:: Data extracts ::
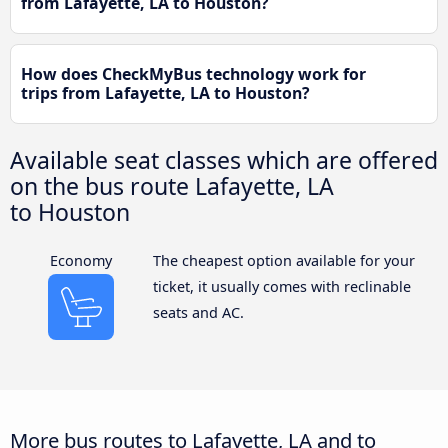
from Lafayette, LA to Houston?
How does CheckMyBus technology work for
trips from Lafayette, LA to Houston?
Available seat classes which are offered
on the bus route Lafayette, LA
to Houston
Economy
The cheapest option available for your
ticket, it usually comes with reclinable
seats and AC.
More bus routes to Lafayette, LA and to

---

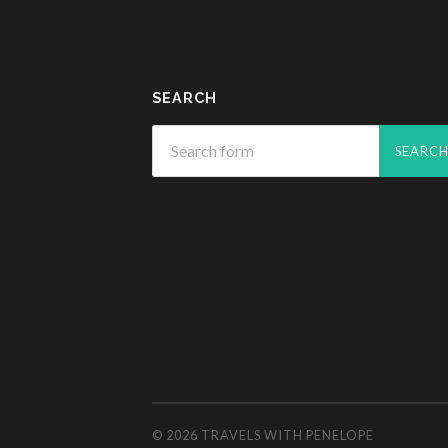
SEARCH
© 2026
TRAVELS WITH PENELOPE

:: What is being asked ::
Set down, unchanged, only those lines above that fall between the line with "on the bus route Lafayette, LA" and the line with "More bus routes to Lafayette, LA and to", the two end lines included.

:: Answer for this exercise ::
on the bus route Lafayette, LA
to Houston
Economy
The cheapest option available for your
ticket, it usually comes with reclinable
seats and AC.
More bus routes to Lafayette, LA and to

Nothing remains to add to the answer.